Brain growth patterns in 27 children with neurofibromatosis 1 (NF-1) (20 boys, aged 1.0-17.7 years; mean age, 8.8 years) were compared to 43 controls (22 boys, aged 0.1-17.7 years; mean age, 5.9 years) using magnetic resonance imaging (MRI) in a study at Children’s Medical Center, Hartford, Connecticut. Patients with NF-1 have a lateral volume expansion of the cerebral hemispheres, accounting for the characteristic megalencephaly, and an acceleration of brainstem growth rate, as measured by brainstem height, with increasing age. Significant morphometric changes compared to controls included a larger bicaudate width, biatrial width, biparietal diameter, iter measures, and descending sigmoid sinus. The regions showing increases in size and growth rate compared to controls are the parenchymal zones that correlate with high-signal T2-weighted lesions on MRI. These data show that patients with NF-1 have dynamic changes in brain morphometry with region-specific parenchymal overgrowth. [1]

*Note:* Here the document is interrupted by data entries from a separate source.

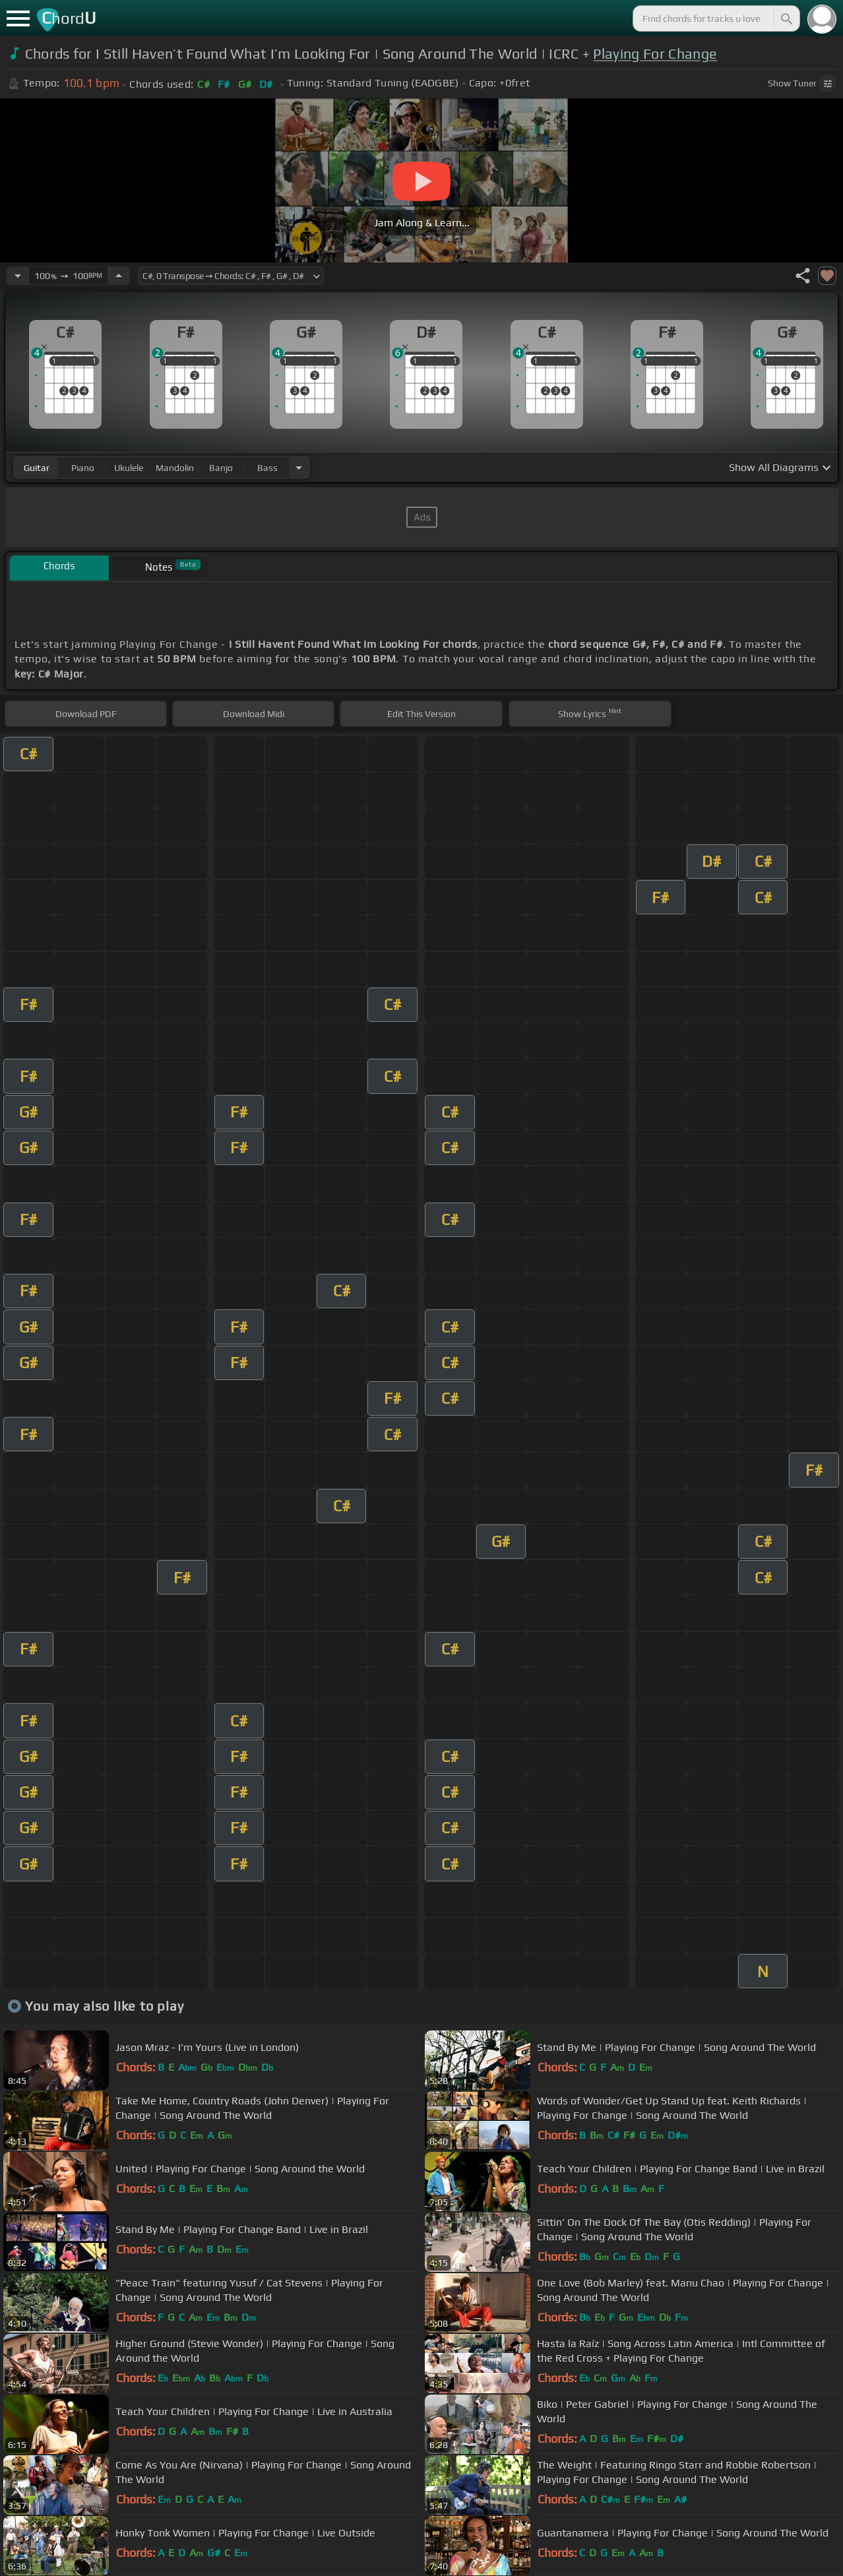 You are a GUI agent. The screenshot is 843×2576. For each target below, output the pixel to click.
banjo (221, 467)
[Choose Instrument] (299, 467)
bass (267, 467)
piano (82, 467)
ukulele (128, 467)
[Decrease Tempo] (18, 276)
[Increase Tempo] (119, 276)
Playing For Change (655, 54)
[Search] (785, 18)
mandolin (175, 467) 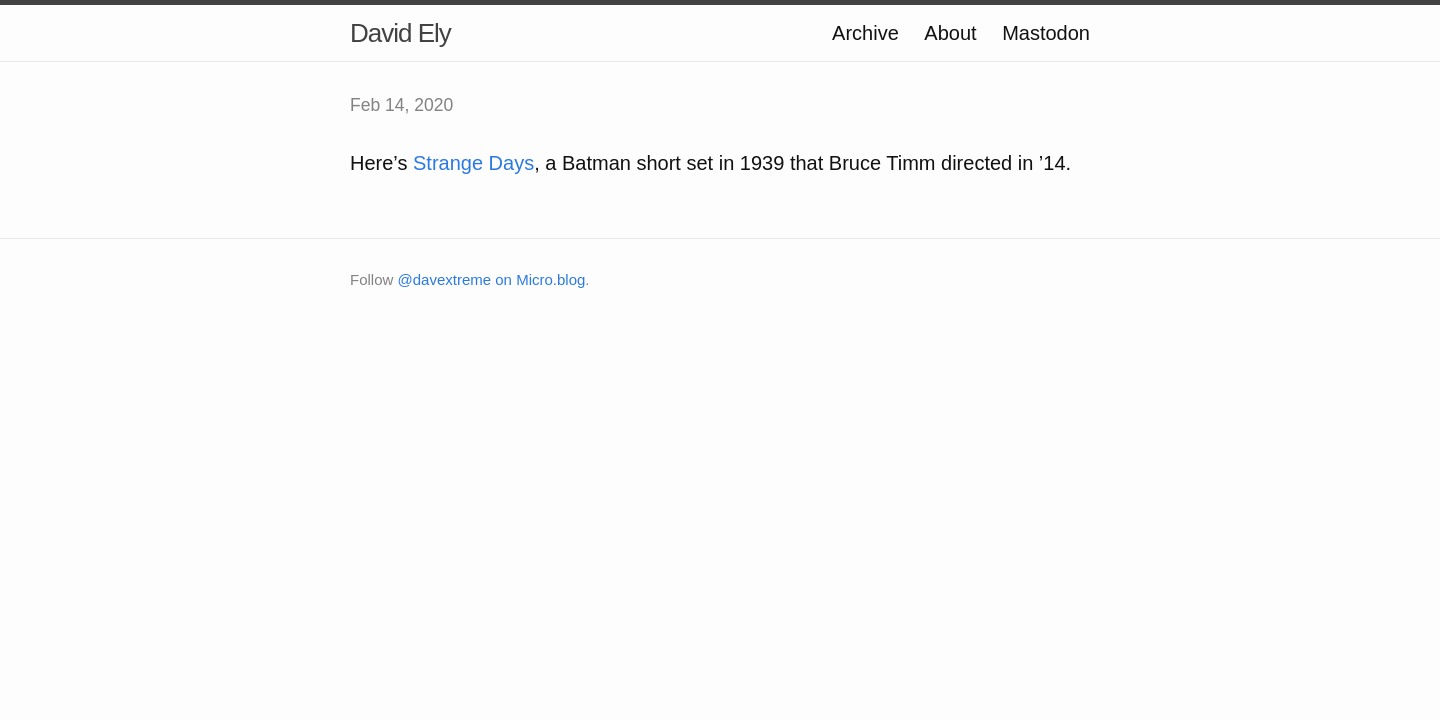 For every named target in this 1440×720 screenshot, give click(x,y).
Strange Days (473, 163)
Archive (865, 33)
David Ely (400, 33)
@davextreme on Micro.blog (492, 279)
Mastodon (1046, 33)
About (950, 33) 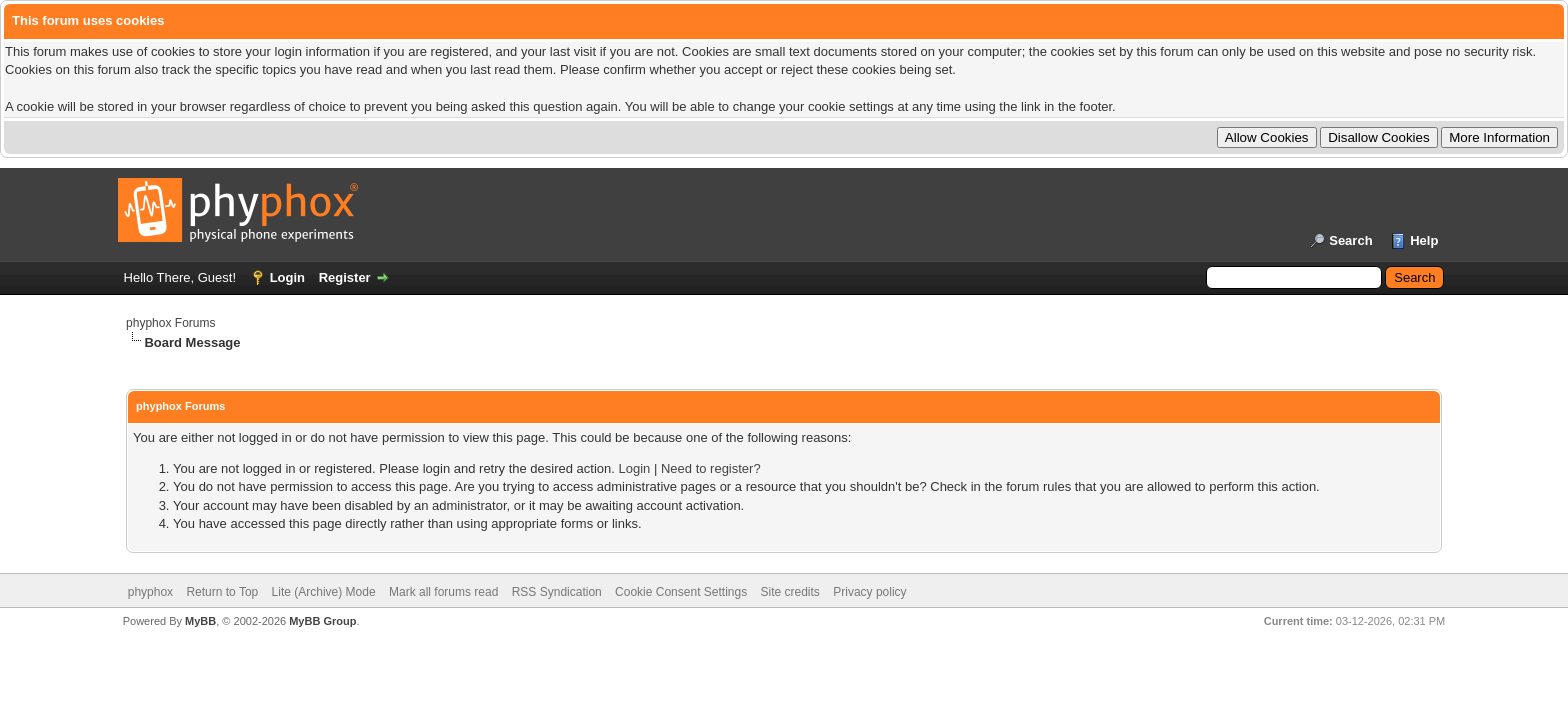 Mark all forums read (443, 592)
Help (1424, 240)
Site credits (790, 592)
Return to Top (222, 592)
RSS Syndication (557, 592)
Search (1350, 240)
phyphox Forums (170, 323)
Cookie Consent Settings (681, 592)
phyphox (150, 592)
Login (287, 277)
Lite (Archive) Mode (324, 592)
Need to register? (711, 468)
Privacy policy (869, 592)
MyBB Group (322, 621)
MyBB (200, 621)
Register (345, 277) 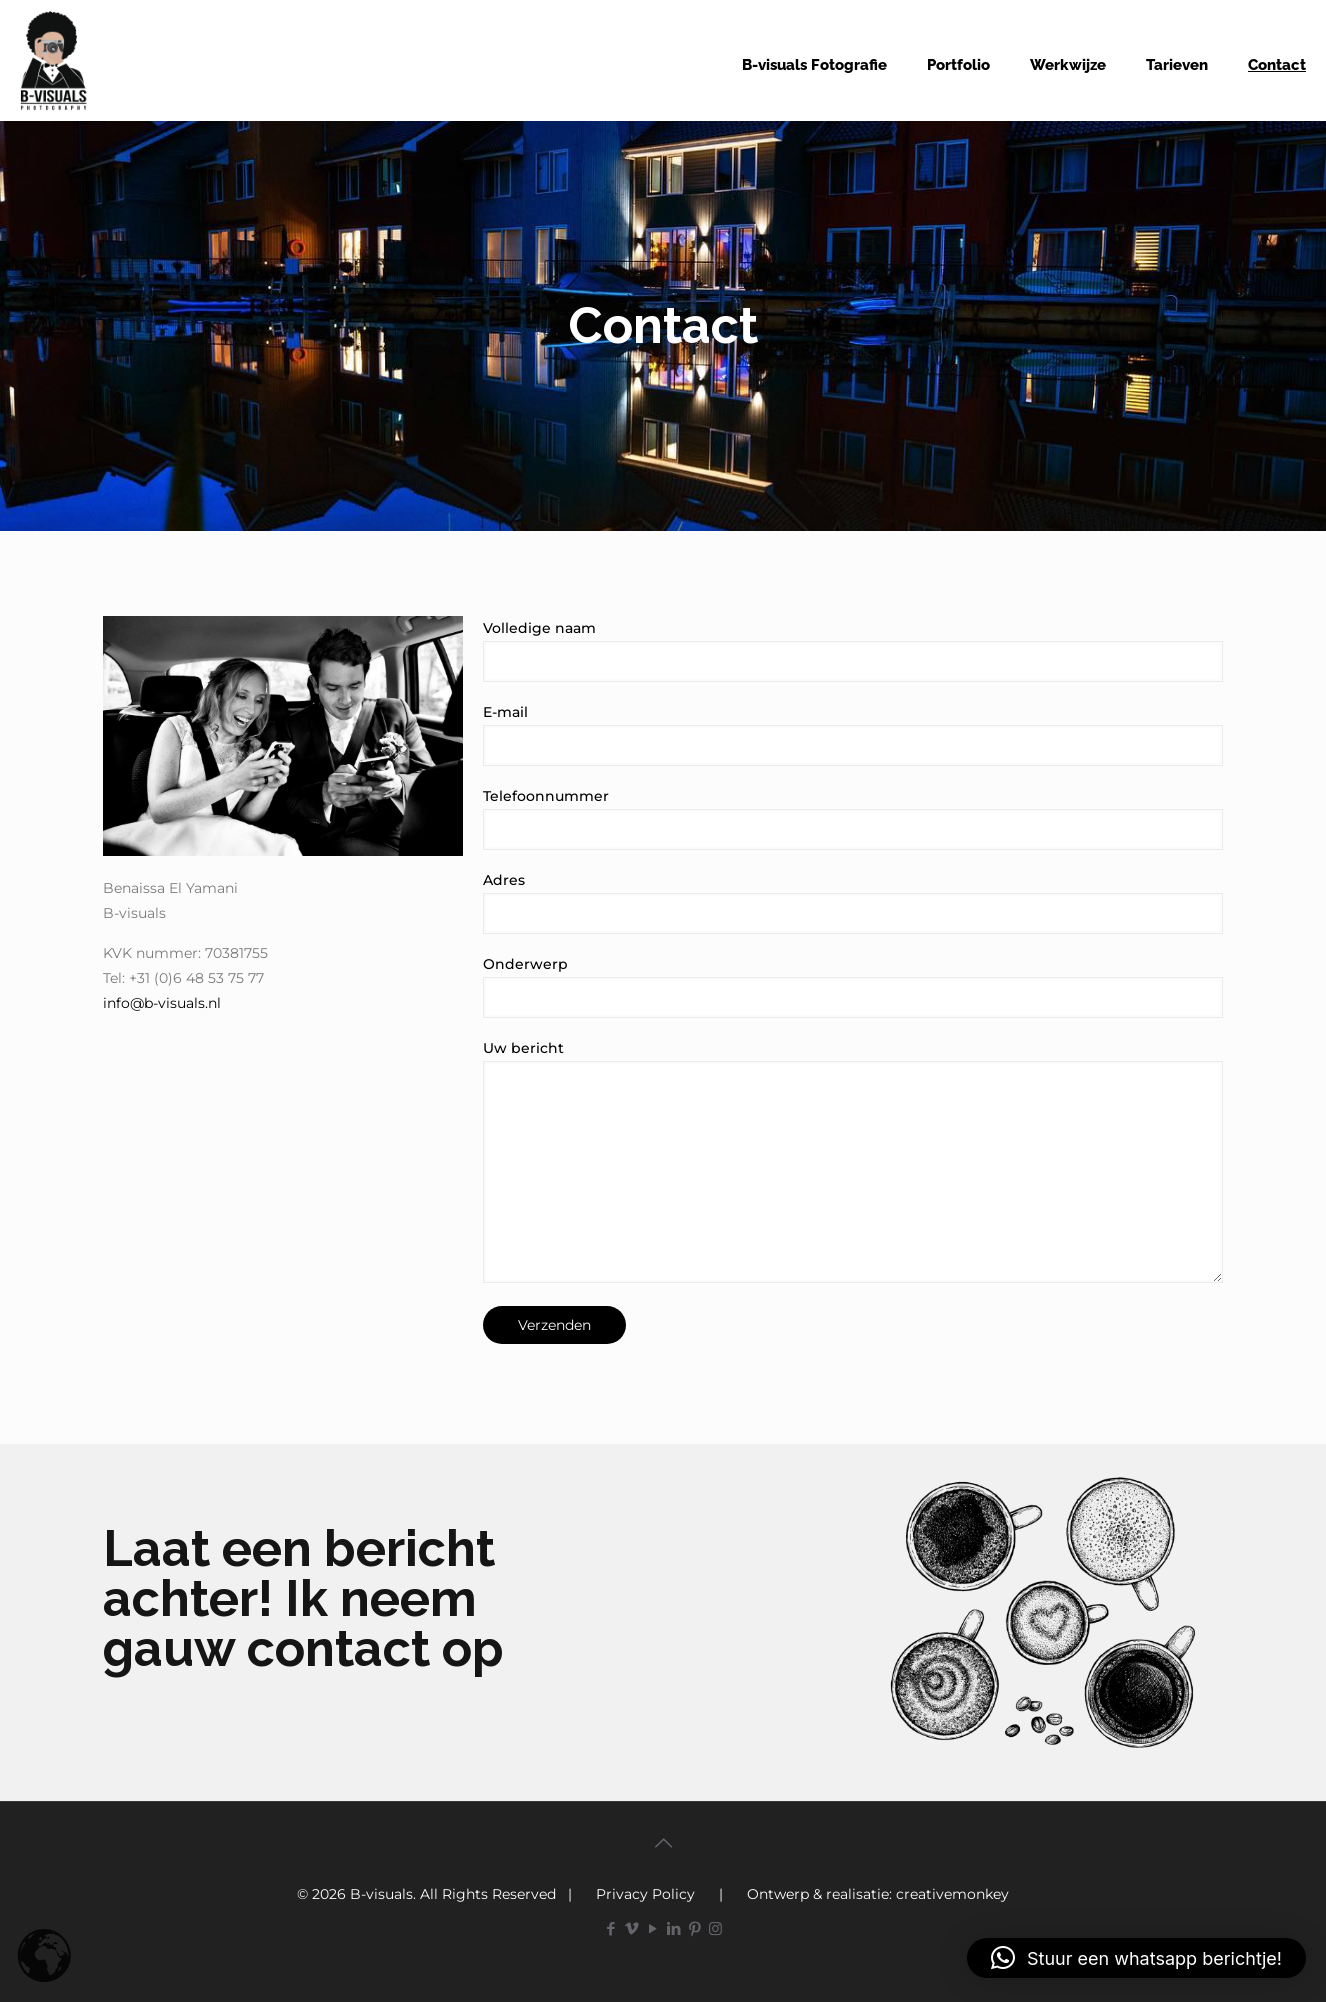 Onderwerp (853, 986)
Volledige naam (853, 650)
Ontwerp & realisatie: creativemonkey (878, 1894)
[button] (1136, 1958)
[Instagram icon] (715, 1928)
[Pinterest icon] (694, 1928)
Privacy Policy (645, 1894)
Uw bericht (853, 1161)
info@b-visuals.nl (162, 1003)
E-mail (853, 734)
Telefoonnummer (853, 818)
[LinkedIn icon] (673, 1928)
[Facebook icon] (610, 1928)
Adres (853, 902)
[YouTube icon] (652, 1928)
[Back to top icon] (663, 1843)
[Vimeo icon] (631, 1928) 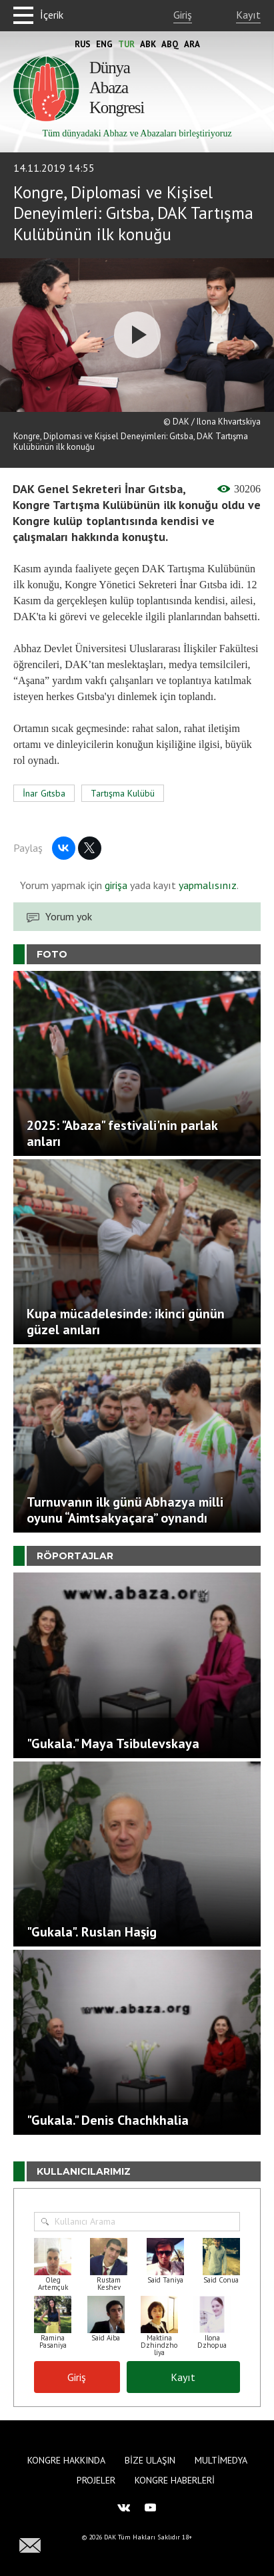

COMMENT. Neurofibtomatosis 1 (NF-1), a genetic autosomal dominant disorder, characterized by cafe-au-lait macules, skin freckling, Lisch nodules, and an increased risk of benign and malignant tumors, is frequently associated with learning disabilities and attention deficit disorder. In an editorial [2], the relationship of the brain morphometric changes and neurofibromin (NF1 gene protein) to learning disabilities, UBO formation, and brainstem gliomas in NF-1 is discussed. Gutmann DH et al [3] have identified a protein isoform of the NF1 gene, exon 9a neurofibromin, localized in the cytoplasm of forebrain neurons, and first detected after postnatal day 2. The function of this neuron-specific isoform in the developing brain remains to be determined.